● **Data excerpts**
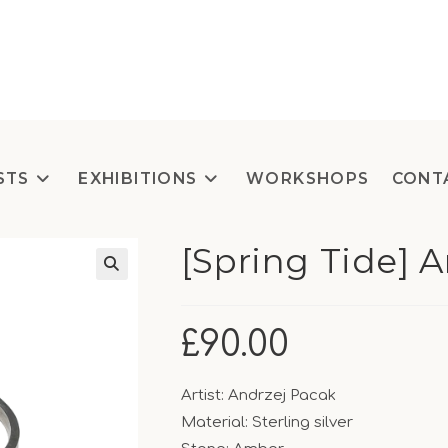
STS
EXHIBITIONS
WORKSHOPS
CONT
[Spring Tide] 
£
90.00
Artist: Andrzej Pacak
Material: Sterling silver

---

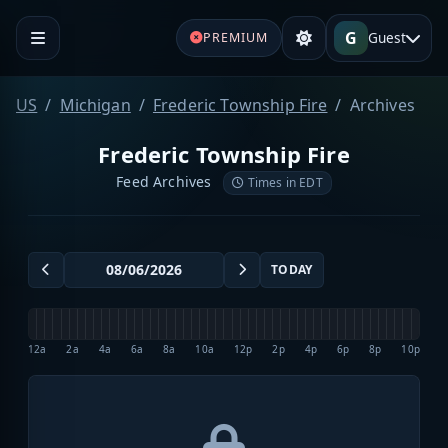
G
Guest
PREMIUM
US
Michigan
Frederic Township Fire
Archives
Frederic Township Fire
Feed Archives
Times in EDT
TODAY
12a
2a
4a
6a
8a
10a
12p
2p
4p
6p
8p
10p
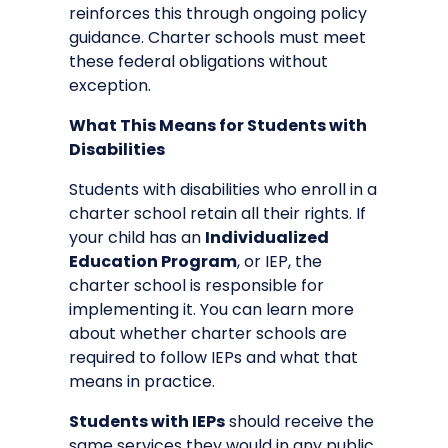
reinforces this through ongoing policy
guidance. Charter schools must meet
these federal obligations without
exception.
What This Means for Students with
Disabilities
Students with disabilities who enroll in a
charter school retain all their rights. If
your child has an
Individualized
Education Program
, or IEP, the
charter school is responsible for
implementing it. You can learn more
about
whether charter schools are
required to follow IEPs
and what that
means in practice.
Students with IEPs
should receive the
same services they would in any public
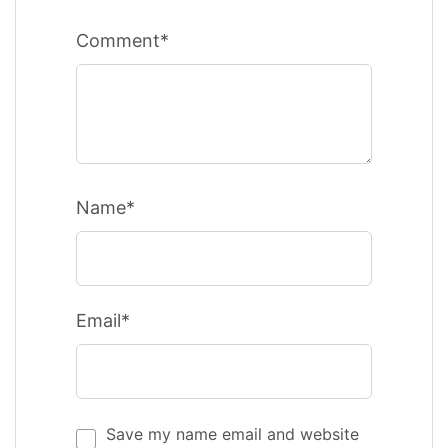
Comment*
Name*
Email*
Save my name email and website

● **How to complete this task**
If a line of the listing above contains "IEPs", pick it out and copy it.

● **Final answer**
required to follow IEPs
Students with IEPs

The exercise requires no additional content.